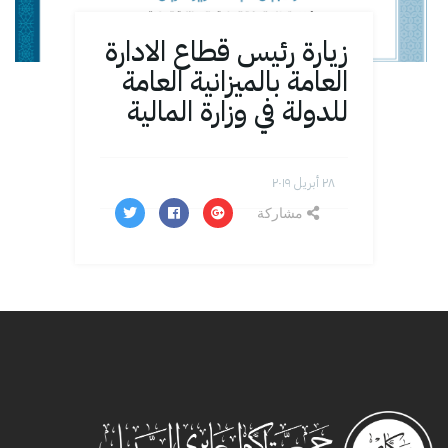
زيارة رئيس قطاع الادارة
العامة بالميزانية العامة
للدولة في وزارة المالية
۲۸ أبريل ۲۰۱۹
مشاركة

**Task statement**:
Return the whole listing exactly, minus its pictures.

**Solution to this task**:
زيارة رئيس قطاع الادارة
العامة بالميزانية العامة
للدولة في وزارة المالية
۲۸ أبريل ۲۰۱۹
مشاركة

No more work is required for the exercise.